Task description.
Print nothing but the lines below starting at the line that holds "Overzicht (32, 478)" and ending at the line that holds "info@kralenstulpje.nl (52, 1014)", including both, each exactly as written.

Dataset records.
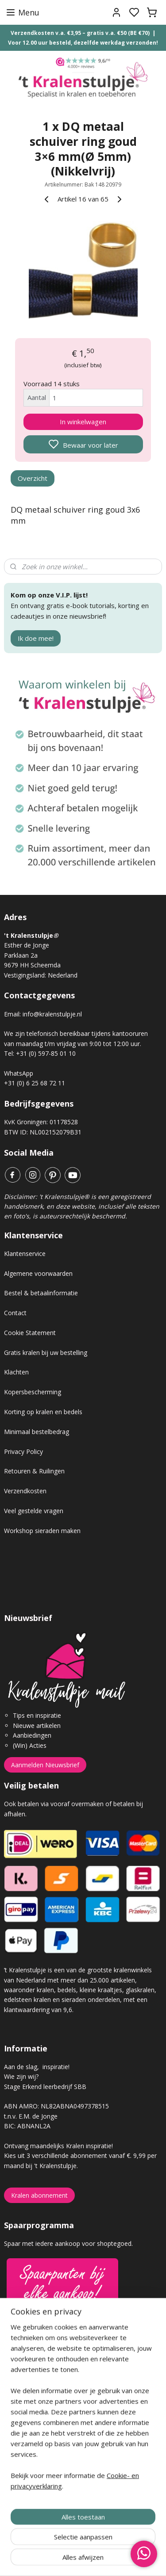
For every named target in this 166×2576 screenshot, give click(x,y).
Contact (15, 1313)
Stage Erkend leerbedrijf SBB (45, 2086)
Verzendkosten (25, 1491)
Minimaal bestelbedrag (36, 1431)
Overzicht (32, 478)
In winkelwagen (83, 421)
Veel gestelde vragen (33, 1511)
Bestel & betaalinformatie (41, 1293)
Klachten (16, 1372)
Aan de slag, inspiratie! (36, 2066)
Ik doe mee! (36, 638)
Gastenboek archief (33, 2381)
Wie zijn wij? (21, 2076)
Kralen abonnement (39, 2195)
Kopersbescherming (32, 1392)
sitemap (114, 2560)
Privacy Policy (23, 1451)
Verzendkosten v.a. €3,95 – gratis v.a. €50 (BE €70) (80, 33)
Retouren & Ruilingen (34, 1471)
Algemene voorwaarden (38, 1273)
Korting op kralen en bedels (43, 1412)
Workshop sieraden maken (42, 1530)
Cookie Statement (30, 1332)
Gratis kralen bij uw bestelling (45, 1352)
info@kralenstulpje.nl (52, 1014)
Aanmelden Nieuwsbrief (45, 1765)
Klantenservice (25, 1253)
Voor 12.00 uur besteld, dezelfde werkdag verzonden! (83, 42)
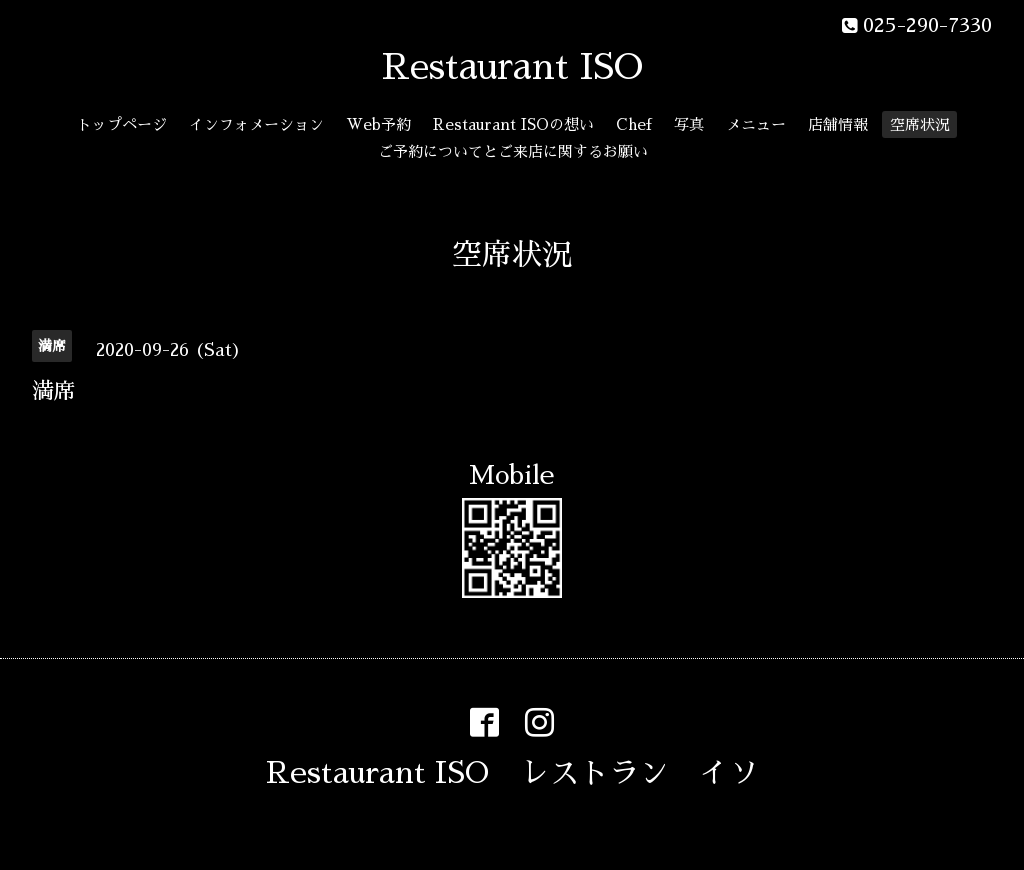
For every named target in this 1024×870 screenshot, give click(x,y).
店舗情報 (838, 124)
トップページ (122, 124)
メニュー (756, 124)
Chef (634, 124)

==

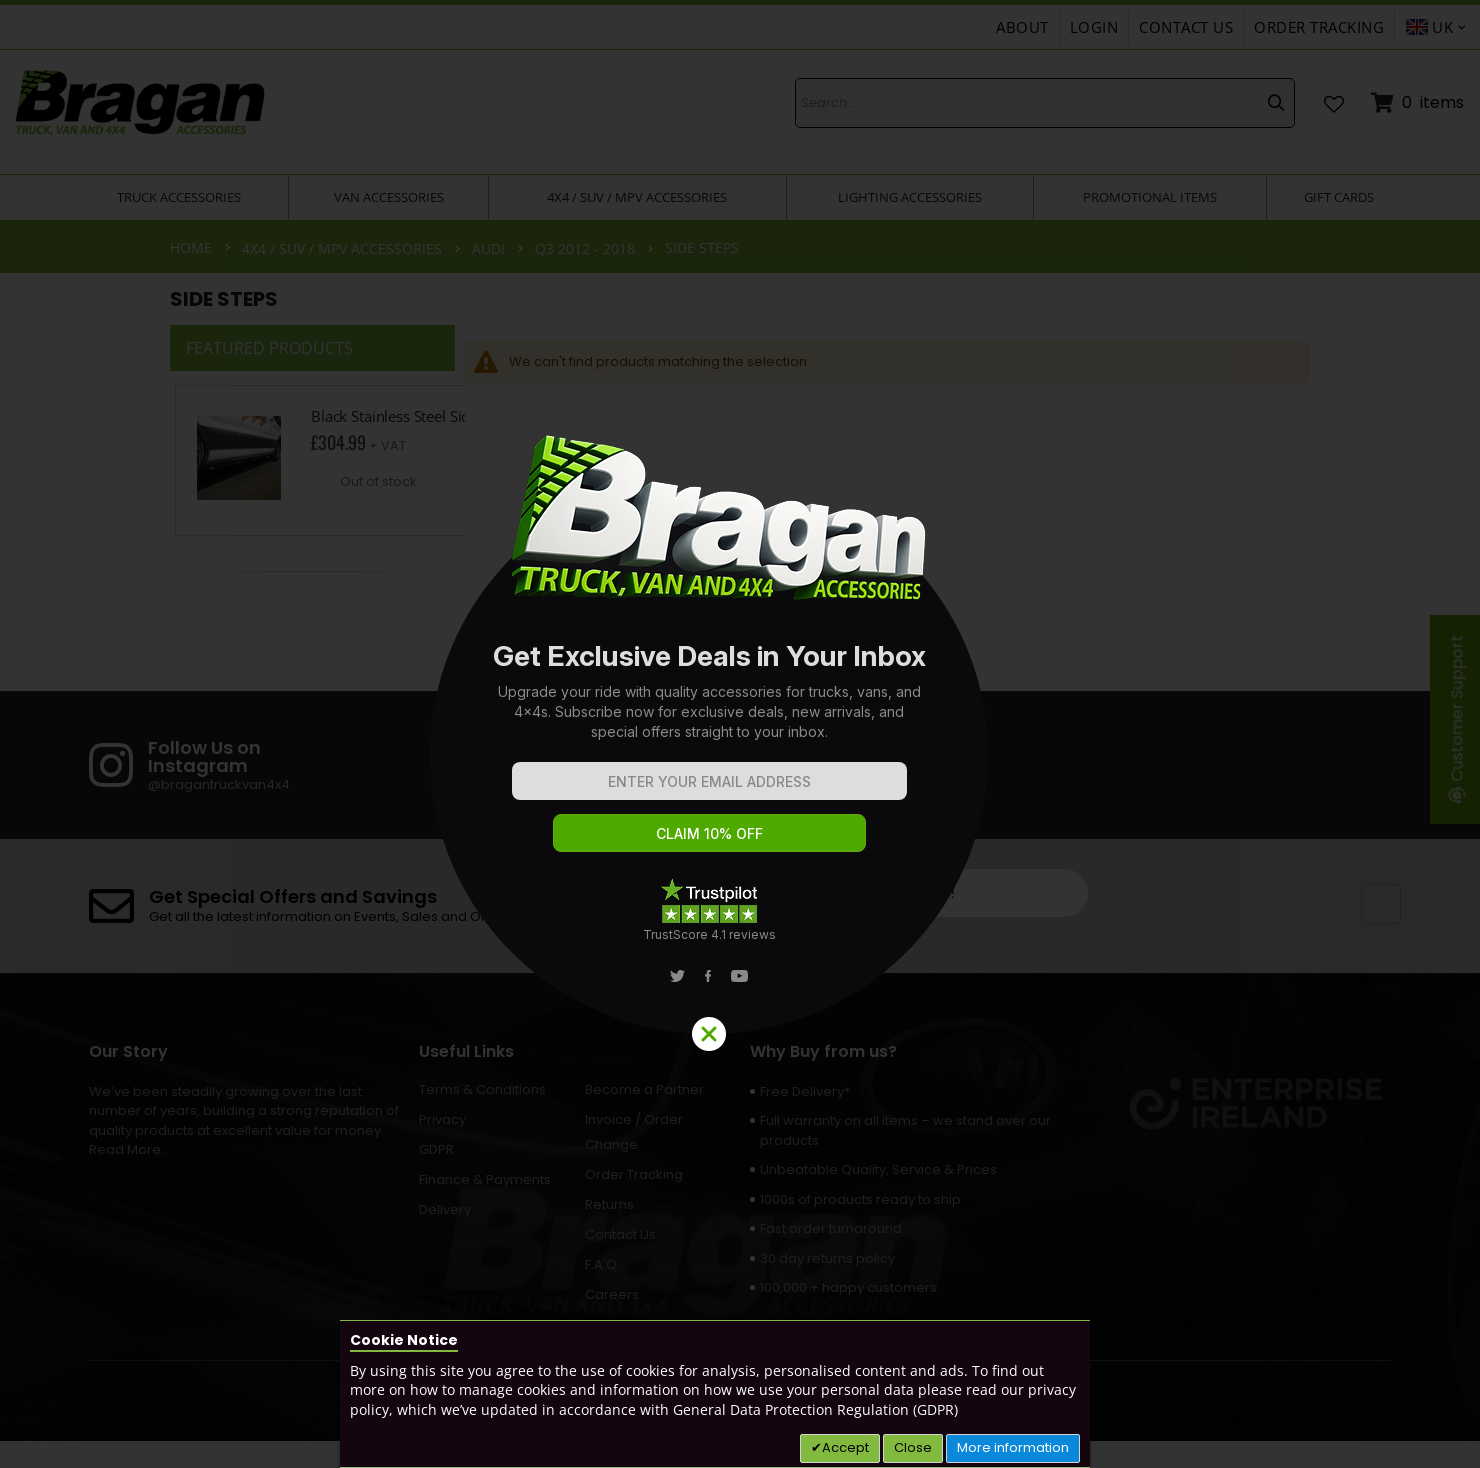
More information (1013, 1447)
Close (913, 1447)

Result of this task.
Overzicht (32, 478)
In winkelwagen (83, 421)
Veel gestelde vragen (33, 1511)
Bestel & betaalinformatie (41, 1293)
Klachten (16, 1372)
Aan de slag, inspiratie! (36, 2066)
Ik doe mee! (36, 638)
Gastenboek archief (33, 2381)
Wie zijn wij? (21, 2076)
Kralen abonnement (39, 2195)
Kopersbescherming (32, 1392)
sitemap (114, 2560)
Privacy Policy (23, 1451)
Verzendkosten v.a. €3,95 – gratis v.a. €50 (BE €70) (80, 33)
Retouren & Ruilingen (34, 1471)
Algemene voorwaarden (38, 1273)
Korting op kralen en bedels (43, 1412)
Workshop sieraden maken (42, 1530)
Cookie Statement (30, 1332)
Gratis kralen bij uw bestelling (45, 1352)
info@kralenstulpje.nl (52, 1014)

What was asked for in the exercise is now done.